11. In pursuance thereof, the I.O.C. appointed Shri S.K. Singh as an Arbitrator vide the letter dated 24.06.2024, a copy of which is Annexure-14 to the application. Subsequent thereto, vide the letter dated 24.07.2024, a copy of which is part of Annexure-16 to the application, the Arbitrator wrote to the applicants disclosing that he is the shareholder and an employee of the I.O.C.

12. Upon that, the applicants claim to have sent a letter dated

12.08.2024 withdrawing their consent for appointment of an employee and shareholder of the I.O.C. namely S.K. Singh as an Arbitrator. However, nothing concrete arose on account of withdrawal of the consent given by the applicants for appointment of Shri S.K. Singh and the said Arbitrator has not been withdrawn by the I.O.C. and consequently instant application for appointment of an independent Arbitrator by this Court.

13. Argument of the learned counsel for the applicants is that although Section 12(5) of the Act, 1996 categorically provides that notwithstanding any prior agreement to the contrary, any person whose relationship, with the parties or counsel or the subject-matter of the dispute, falls under any of the categories specified in the Seventh Schedule, shall be ineligible to be appointed as an arbitrator but subsequent to disputes having arisen between the parties, the parties may waive the applicability of this sub-section by an express agreement in writing.

14. Contention is that although the Arbitration Clause in the agreement specifically provided for appointment of Arbitrator who could be an employee and the respondents themselves had proposed to appoint one of the employees as an Arbitrator and the condition was specifically waived off by the applicants yet the condition had 4 been waived off pertaining to an employee to be appointed as Arbitrator but subsequently once the Arbitrator himself indicated vide his letter dated 24.07.2024 that he is both an employee as well as shareholder of the company as such considering the specific bar provided both in the Vth & VII Schedules of a shareholder not to be act as an Arbitrator as such the applicants have withdrawn their consent for appointment of Shri S.K. Singh, an employee of I.O.C., to act as Arbitrator which should have been acted upon by the respondents yet they have not withdrawn the appointment of the said Arbitrator consequently the instant application under Section 11(6) of the Act, 1996 would be maintainable.

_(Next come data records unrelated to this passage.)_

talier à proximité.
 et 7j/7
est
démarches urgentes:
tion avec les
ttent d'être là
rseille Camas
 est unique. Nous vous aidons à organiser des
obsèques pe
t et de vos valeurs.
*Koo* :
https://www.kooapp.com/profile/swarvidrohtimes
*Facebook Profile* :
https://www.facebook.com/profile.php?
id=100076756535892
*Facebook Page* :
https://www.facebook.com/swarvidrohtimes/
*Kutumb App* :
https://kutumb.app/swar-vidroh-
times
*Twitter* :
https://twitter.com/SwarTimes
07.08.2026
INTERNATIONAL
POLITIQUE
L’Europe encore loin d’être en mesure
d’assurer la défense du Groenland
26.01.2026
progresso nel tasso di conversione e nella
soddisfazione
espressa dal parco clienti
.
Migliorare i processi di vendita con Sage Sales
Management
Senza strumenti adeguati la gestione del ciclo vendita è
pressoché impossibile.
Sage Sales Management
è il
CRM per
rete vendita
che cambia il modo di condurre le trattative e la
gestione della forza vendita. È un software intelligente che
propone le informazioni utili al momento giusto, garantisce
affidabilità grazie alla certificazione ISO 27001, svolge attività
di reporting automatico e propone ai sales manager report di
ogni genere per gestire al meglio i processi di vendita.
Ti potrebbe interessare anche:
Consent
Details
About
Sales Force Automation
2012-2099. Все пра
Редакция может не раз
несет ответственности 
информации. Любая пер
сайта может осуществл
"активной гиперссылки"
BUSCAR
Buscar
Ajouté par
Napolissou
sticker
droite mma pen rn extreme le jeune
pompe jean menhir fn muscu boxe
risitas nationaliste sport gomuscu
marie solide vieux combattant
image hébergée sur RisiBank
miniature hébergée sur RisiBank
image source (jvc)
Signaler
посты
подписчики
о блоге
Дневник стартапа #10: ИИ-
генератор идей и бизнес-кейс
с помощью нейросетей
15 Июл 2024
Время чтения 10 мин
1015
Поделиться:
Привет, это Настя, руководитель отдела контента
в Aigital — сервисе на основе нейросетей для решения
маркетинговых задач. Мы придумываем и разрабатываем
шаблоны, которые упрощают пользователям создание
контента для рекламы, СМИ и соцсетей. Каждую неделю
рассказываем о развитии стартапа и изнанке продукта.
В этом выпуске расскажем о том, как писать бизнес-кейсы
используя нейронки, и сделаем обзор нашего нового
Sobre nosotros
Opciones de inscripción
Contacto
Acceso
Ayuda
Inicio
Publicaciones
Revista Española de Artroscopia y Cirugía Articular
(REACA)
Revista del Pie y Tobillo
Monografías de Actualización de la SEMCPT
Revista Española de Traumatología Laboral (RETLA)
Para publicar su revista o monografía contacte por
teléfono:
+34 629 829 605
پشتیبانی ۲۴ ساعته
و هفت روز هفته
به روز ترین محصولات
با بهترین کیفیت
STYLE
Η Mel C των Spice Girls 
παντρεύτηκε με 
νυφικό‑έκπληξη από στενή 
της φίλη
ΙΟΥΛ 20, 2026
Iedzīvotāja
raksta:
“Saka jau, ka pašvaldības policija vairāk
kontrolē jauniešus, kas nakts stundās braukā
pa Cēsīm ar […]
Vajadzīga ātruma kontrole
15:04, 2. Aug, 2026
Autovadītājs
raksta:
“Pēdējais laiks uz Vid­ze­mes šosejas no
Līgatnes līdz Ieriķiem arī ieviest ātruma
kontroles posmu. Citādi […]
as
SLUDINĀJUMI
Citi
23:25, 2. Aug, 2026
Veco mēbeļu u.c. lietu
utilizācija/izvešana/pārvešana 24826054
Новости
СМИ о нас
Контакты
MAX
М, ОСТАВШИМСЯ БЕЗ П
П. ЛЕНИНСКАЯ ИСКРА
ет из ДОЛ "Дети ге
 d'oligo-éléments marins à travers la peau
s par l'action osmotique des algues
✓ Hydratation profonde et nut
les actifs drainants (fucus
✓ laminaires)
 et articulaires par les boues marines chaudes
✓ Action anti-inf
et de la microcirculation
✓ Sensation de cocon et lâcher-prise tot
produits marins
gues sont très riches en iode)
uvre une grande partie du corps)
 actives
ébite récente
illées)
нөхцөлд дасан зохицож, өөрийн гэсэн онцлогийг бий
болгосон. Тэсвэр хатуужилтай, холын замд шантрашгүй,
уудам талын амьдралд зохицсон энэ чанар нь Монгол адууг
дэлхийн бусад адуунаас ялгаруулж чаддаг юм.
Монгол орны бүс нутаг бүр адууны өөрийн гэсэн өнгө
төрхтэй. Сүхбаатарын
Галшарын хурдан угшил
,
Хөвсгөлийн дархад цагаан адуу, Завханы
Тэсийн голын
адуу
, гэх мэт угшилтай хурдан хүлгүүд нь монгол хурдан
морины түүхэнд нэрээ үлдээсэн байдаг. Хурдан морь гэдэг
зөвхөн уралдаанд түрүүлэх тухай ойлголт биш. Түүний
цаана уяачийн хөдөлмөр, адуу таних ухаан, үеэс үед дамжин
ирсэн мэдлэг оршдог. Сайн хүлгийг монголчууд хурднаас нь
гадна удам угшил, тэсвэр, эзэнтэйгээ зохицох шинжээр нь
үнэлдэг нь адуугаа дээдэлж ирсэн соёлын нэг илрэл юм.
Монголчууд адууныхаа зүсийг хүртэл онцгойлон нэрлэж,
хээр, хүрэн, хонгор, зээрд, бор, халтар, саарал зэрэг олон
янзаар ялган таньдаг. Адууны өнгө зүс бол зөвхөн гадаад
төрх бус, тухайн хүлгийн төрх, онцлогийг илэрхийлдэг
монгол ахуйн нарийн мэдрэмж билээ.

15. In this regard, learned counsel for the applicants has invited attention of the Court towards Items 17 and 32 of the the Vth Schedule as well as Item 17 of the VIIth Schedule to indicate that where the arbitrator holds shares, either directly or indirectly, in one of the parties or an affiliate of one of the parties that is privately held, the same can be considered to be a bar for appointment of an Arbitrator.

16. Responding Shri A.K. Singh, learned counsel for the respondents has argued that once upon the request for appointment of an Arbitrator by the applicants, the letter dated 02.02.2024 specifically required the applicants to waive off the applicability of Section 12(5) of the Act, 1996 to which they had acquiesced and consented consequently once an Arbitrator has been appointed in view of the consent given by the applicants as such it is always open for the applicants to raise objections before the Arbitrator in terms of Section 16 of the Act, 1966 consequently instant application shall not be maintainable.

17. Shri Ashok Kumar Singh, learned counsel for the respondents has further argued that once the applicants have themselves given the consent for appointment of an employee i.e. Shri S.K. Singh as an Arbitrator as such it is too late in the day for them to resile from the consent that they had given and thus the application filed by them merits to be dismissed. 5

18. Heard learned counsel for the parties and perused the record.

19. From perusal of the arguments as raised by the learned counsel for the parties and perusal of the record, it emerges that admittedly there is an agreement dated 08.09.2022 between the parties of which Clause 18 provides for appointment of an Arbitrator. The applicants requested for appointment of an Arbitrator. A letter dated 02.02.2024 was issued by the respondents requiring the applicants to give consent for appointment of an Officer of I.O.C. as an Arbitrator and also requiring the applicants to give a consent waiving the applicability of Section 12(5) of the Act, 1996.

20. The applicants sent a letter dated 06.02.2024 consenting for appointment of an officer of I.O.C. as an Arbitrator and in pursuance thereof I.O.C. appointed Shri S.K. Singh as an Arbitrator.

21. The dispute arose when Shri S.K. Singh, the Arbitrator sent a letter dated 24.07.2024 disclosing that he is both an employee of the I.O.C as well as shareholder of the I.O.C.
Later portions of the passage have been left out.